Per Rassegna Stampa 7 Dicembre 2017
Un romanzo, ma anche una ricostruzione rigorosa sui motivi per cui il discepolo diventato sinonimo di tradimento ha consegnato di fatto Cristo ai suoi carnefici
di Pietro Licciardi
Come ha potuto Giuda ben Shimon, uno dei discepoli, tradire Gesù? Egli aveva condiviso per ben tre anni le peregrinazioni del rabbi per tutto Israele e anche oltre, assistendo a ogni sorta di prodigi: guarigioni, resurrezioni, moltiplicazione di pani e pesche miracolose. Cose inaudite che nessun mago o illusionista sarebbe stato capace di fare.
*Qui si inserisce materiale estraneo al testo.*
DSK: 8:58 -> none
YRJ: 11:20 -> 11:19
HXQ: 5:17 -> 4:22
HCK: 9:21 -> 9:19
Eppure…
E’ vero, gli ebrei aspettavano un Messia, capace di fare cose grandi per il suo popolo, ma che doveva essere di tutt’altra specie; innanzitutto si aspettavano un re capace di guidare la nazione verso la vittoria sugli odiati romani e di suscitare un esercito così potente da assicurare la supremazia del popolo eletto sul mondo. Si capisce perciò come grande deve essere stata la delusione nel costatare che questo rabbi neppure ci pensava a istaurare un simile regno. Al contrario predicava la pace, l’amore per il prossimo, compresi gli odiati occupanti di Gerusalemme. Ma da qui a tradire… Un uomo poi da tutti considerato buono e giusto, pronto a ridare pace e salute ai sofferenti ovunque si recasse. Perché ?
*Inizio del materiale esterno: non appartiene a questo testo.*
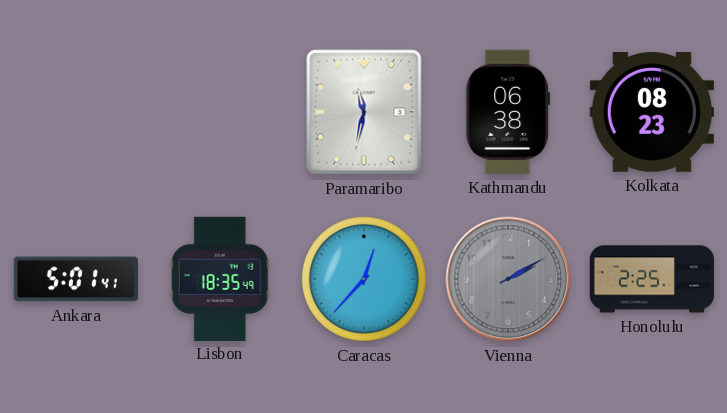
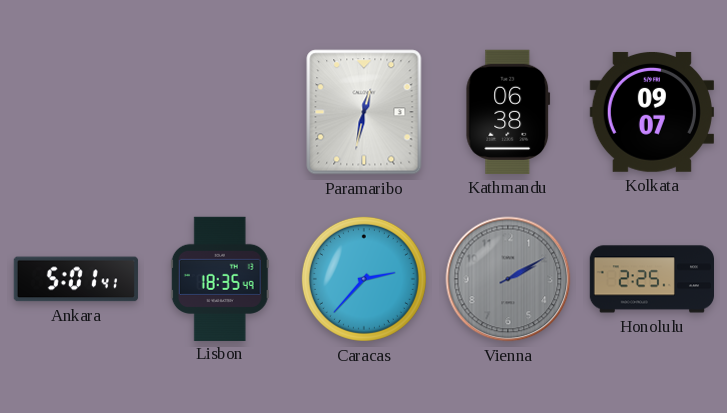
Paramaribo: 11:32 -> 12:32
Kolkata: 08:23 -> 09:07
Caracas: 12:37 -> 2:37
Lo spiega Giuda stesso nell’ultimo libro di Rino Cammilleri, saggista e giornalista: “Il mio nome è Giuda”, edito da la Fontana di Siloe, 265 pagine, 19,50 euro. Un romanzo che ripercorre con la narrazione del discepolo le vicende che lo videro coinvolto accanto a Gesù negli anni della sua predicazione, fino a quella notta fatale nell’orto degli ulivi. Un racconto, come ci ha ormai abituati l’autore, che è anche una ricostruzione densa di notizie tratte da una solida visitazione di documenti storici
Ma torniamo al nostro Giuda ben Shimon.
Anche gli altri discepoli avevano seri dubbi su chi fosse Gesù. Anche loro fino all’ultimo si erano quasi litigati su chi avesse il privilegio di sedere alla destra di quello che secondo loro doveva essere il nuovo re d’Israele e su come accaparrarsi gli incarichi migliori. Quando poi le cose si misero male si rintanarono pieni di paura e ci volle la discesa dello Spirito Santo per aprire loro le menti e fargli comprendere ciò che fino ad allora non avevano del tutto compreso.
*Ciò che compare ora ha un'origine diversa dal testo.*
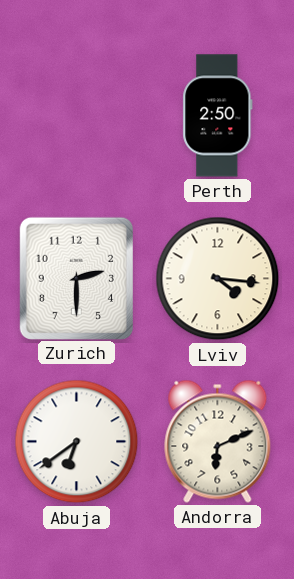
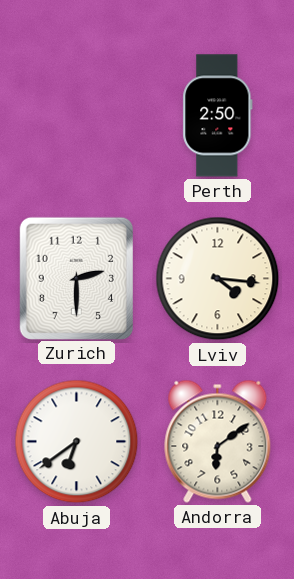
Andorra: 6:11 -> 6:09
Eppure anche loro avevano visto e udito. Ma gli altri undici erano per lo più uomini semplici e poco istruiti. Giuda no, lui era un ebreo colto, che da tutta la vita si preparava alla venuta del Messia studiando ai piedi dei migliori maestri. Conosceva per filo e per segno le scritture e i passi che predicevano la venuta del nuovo re e non sarebbe caduto in alcuna trappola; non sarebbe stato uno di quei gonzi accecati d’odio pronti a seguire il primo sobillatore di animi per poi fare invariabilmente la fine dei capretti al macello, scannati dai romani nel corso di una delle ricorrenti rivolte. Giuda Sapeva bene chi doveva essere il vero Messia ma nonostante si fosse risolto a seguirlo, il dubbio poco a poco si insinua fino a prendere il sopravvento.
Scorrendo le pagine del libro, man mano che il protagonista manifestale sue perplessità e vede venir meno le aspettative, nel lettore si insinua il dubbio: anch’io sono come Giuda? Anche noi sappiamo bene chi deve essere Gesù: un sindacalista, un assistente sociale, un rivoluzionario, il nostro personal trainer spirituale e molto altro ancora e anche se inizialmente ci mettiamo con entusiasmo alla sua sequela quando non corrisponde alle nostre aspettative presto ci facciamo prendere dal dubbio e volentieri facciamo come Giuda: lo abbandoniamo.
Al temine della lettura del libro è tornata alla memoria di chi scrive il passo del Vangelo di Giovanni: «Ti rendo lode, Padre, Signore del cielo e della terra, perché hai nascosto queste cose ai sapienti e ai dotti e le hai rivelate ai piccoli. Sì, o Padre, perché così hai deciso nella tua benevolenza».